The applicant did not return to work from late November, 2013.
The Commission was satisfied that:
- the applicant was not at work because of stress;
- she reasonably believed she was being bullied at work; and
- her health and safety was being negatively impacted at work.
The question was whether or not the alleged incidents constituted unreasonable behaviour by the General Manager and whether his actions were reasonable management action carried out in a reasonable manner. Given the company called ten witnesses to support its case, the Commission thought there may be an impact on the applicant’s successful return to work.
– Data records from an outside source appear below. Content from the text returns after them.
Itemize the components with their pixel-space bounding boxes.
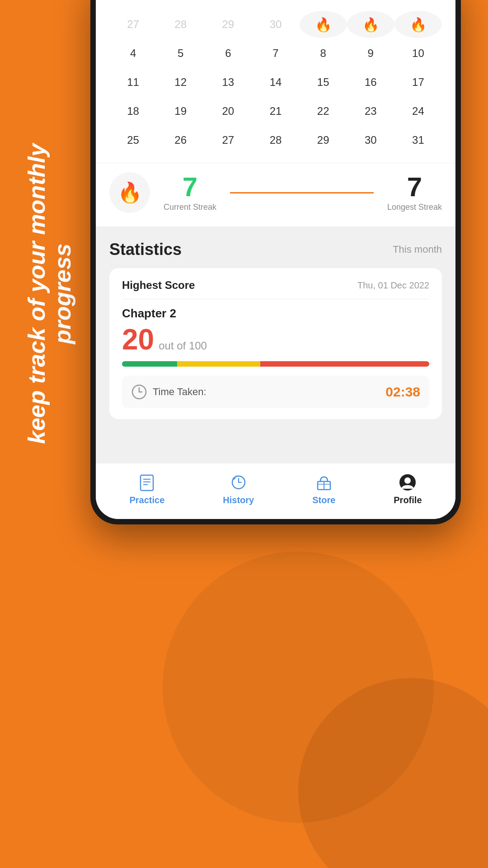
flame-icon: 🔥 <box>117 181 142 204</box>
cal-cell: 30 <box>252 11 299 38</box>
cal-cell: 27 <box>204 127 252 154</box>
longest-streak-label: Longest Streak <box>387 203 442 212</box>
cal-cell: 20 <box>204 98 252 125</box>
cal-cell: 15 <box>300 69 347 96</box>
phone-mockup: Sun Mon Tue Wed Thu Fri Sat 27 28 29 30 … <box>90 0 461 524</box>
cal-cell: 23 <box>347 98 394 125</box>
nav-label-profile: Profile <box>394 495 422 505</box>
time-taken-row: Time Taken: 02:38 <box>122 376 429 408</box>
cal-cell-fire: 🔥 <box>394 11 442 38</box>
history-icon <box>229 472 249 492</box>
cal-cell: 10 <box>394 40 442 67</box>
statistics-period: This month <box>393 244 442 255</box>
time-taken-label: Time Taken: <box>153 386 206 398</box>
nav-label-practice: Practice <box>129 495 164 505</box>
svg-point-15 <box>404 477 411 484</box>
cal-cell: 29 <box>300 127 347 154</box>
day-mon: Mon <box>157 0 204 6</box>
cal-cell: 16 <box>347 69 394 96</box>
cal-cell-fire: 🔥 <box>347 11 394 38</box>
current-streak-label: Current Streak <box>164 203 216 212</box>
cal-cell: 8 <box>300 40 347 67</box>
streak-flame-circle: 🔥 <box>109 172 150 213</box>
nav-item-practice[interactable]: Practice <box>129 472 164 505</box>
calendar-grid: 27 28 29 30 🔥 🔥 🔥 4 5 6 7 8 9 10 11 12 1… <box>109 11 442 154</box>
cal-cell: 28 <box>252 127 299 154</box>
cal-cell: 14 <box>252 69 299 96</box>
current-streak-value: 7 <box>164 174 216 201</box>
score-date: Thu, 01 Dec 2022 <box>357 280 429 291</box>
score-display: 20 out of 100 <box>122 325 429 354</box>
longest-streak-value: 7 <box>387 174 442 201</box>
chapter-label: Chapter 2 <box>122 307 429 321</box>
cal-cell: 7 <box>252 40 299 67</box>
cal-cell: 26 <box>157 127 204 154</box>
cal-cell: 30 <box>347 127 394 154</box>
cal-cell: 11 <box>109 69 157 96</box>
cal-cell: 5 <box>157 40 204 67</box>
day-tue: Tue <box>204 0 252 6</box>
nav-label-history: History <box>223 495 254 505</box>
statistics-header: Statistics This month <box>109 240 442 259</box>
cal-cell-fire: 🔥 <box>300 11 347 38</box>
streak-divider <box>230 192 374 193</box>
side-text: keep track of your monthly progress <box>24 90 75 497</box>
cal-cell: 27 <box>109 11 157 38</box>
cal-cell: 9 <box>347 40 394 67</box>
cal-cell: 29 <box>204 11 252 38</box>
cal-cell: 13 <box>204 69 252 96</box>
bg-decoration-circle-right <box>298 678 488 868</box>
day-thu: Thu <box>300 0 347 6</box>
score-bar <box>122 361 429 367</box>
time-taken-left: Time Taken: <box>131 384 206 400</box>
score-value: 20 <box>122 325 154 354</box>
svg-rect-3 <box>141 475 153 491</box>
nav-item-profile[interactable]: Profile <box>394 472 422 505</box>
cal-cell: 18 <box>109 98 157 125</box>
bg-decoration-circle-center <box>163 552 434 823</box>
score-out-of: out of 100 <box>159 340 207 352</box>
time-value: 02:38 <box>385 384 420 400</box>
calendar-section: Sun Mon Tue Wed Thu Fri Sat 27 28 29 30 … <box>96 0 455 163</box>
cal-cell: 12 <box>157 69 204 96</box>
cal-cell: 17 <box>394 69 442 96</box>
cal-cell: 24 <box>394 98 442 125</box>
score-card: Highest Score Thu, 01 Dec 2022 Chapter 2… <box>109 268 442 419</box>
statistics-section: Statistics This month Highest Score Thu,… <box>96 226 455 419</box>
nav-item-history[interactable]: History <box>223 472 254 505</box>
practice-icon <box>137 472 157 492</box>
current-streak-item: 7 Current Streak <box>164 174 216 212</box>
profile-icon <box>398 472 418 492</box>
cal-cell: 21 <box>252 98 299 125</box>
cal-cell: 6 <box>204 40 252 67</box>
streak-info: 7 Current Streak 7 Longest Streak <box>164 174 442 212</box>
bottom-nav: Practice History <box>96 463 455 519</box>
cal-cell: 4 <box>109 40 157 67</box>
phone-screen: Sun Mon Tue Wed Thu Fri Sat 27 28 29 30 … <box>96 0 455 519</box>
statistics-title: Statistics <box>109 240 182 259</box>
content-spacer <box>96 419 455 463</box>
cal-cell: 28 <box>157 11 204 38</box>
day-wed: Wed <box>252 0 299 6</box>
cal-cell: 19 <box>157 98 204 125</box>
nav-item-store[interactable]: Store <box>312 472 335 505</box>
day-fri: Fri <box>347 0 394 6</box>
day-sun: Sun <box>109 0 157 6</box>
side-text-container: keep track of your monthly progress <box>14 90 86 497</box>
store-icon <box>314 472 334 492</box>
cal-cell: 31 <box>394 127 442 154</box>
longest-streak-item: 7 Longest Streak <box>387 174 442 212</box>
nav-label-store: Store <box>312 495 335 505</box>
clock-icon <box>131 384 147 400</box>
day-sat: Sat <box>394 0 442 6</box>
score-card-header: Highest Score Thu, 01 Dec 2022 <box>122 279 429 299</box>
streak-section: 🔥 7 Current Streak 7 Longest Streak <box>96 163 455 226</box>
highest-score-label: Highest Score <box>122 279 195 292</box>
calendar-days-header: Sun Mon Tue Wed Thu Fri Sat <box>109 0 442 6</box>
cal-cell: 25 <box>109 127 157 154</box>
cal-cell: 22 <box>300 98 347 125</box>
Those witnesses referred to the Applicant as resisting the changed reporting, and engaging in a campaign against the General Manager involving reluctant cooperation and open hostility.
After a detailed consideration of the evidence, the Commission found:
- rather than take the initiative and ask about whether or not she should attend meetings or provide information, the applicant waited for direct instructions or invitations, largely explained by her insecurity about the changed arrangements;
- the applicant felt her work and her authority were threatened by the General Manager and she was unsure what the consequences of greater openness and engagement would be;
- that she had considerable difficulty accommodating the changes;
- that the General Manager and the other state level managers were all male and got on well, and that a female manager would be somewhat of an outsider when coming into this all male group for the first time;
- that both the applicant and the General Manager anticipated that the 30 October meeting might be difficult, and that both would tend to see the behaviour of the other critically and exaggerate elements of it;
- that to conduct the meeting behind closed doors was reasonable management action as it was for the General Manager to itemise the matters about which he felt the applicant should have kept him informed, and that this aspect of the meeting did not amount to hounding or harassment;
- however, having observed the General Manager in the witness box, he had been angry and had spoken in an aggressive tone at the meeting and the applicant was shocked and upset;
that by 30 October the General Manager and the other managers had developed a joint view of the applicant as a problem, and that this amplified the General Manager’s feeling of agitation about the applicant’s behaviour;
- that it is to be expected that people, including managers, will from time to time get upset and angry and will express that upset and anger;
- it was reasonable management action for the General Manager:
- to have forcefully communicated in both words and body language that the way in which the applicant was interacting with him was unacceptable and could not continue; and
- to have declined the request for a support person to attend every meeting he had with the applicant.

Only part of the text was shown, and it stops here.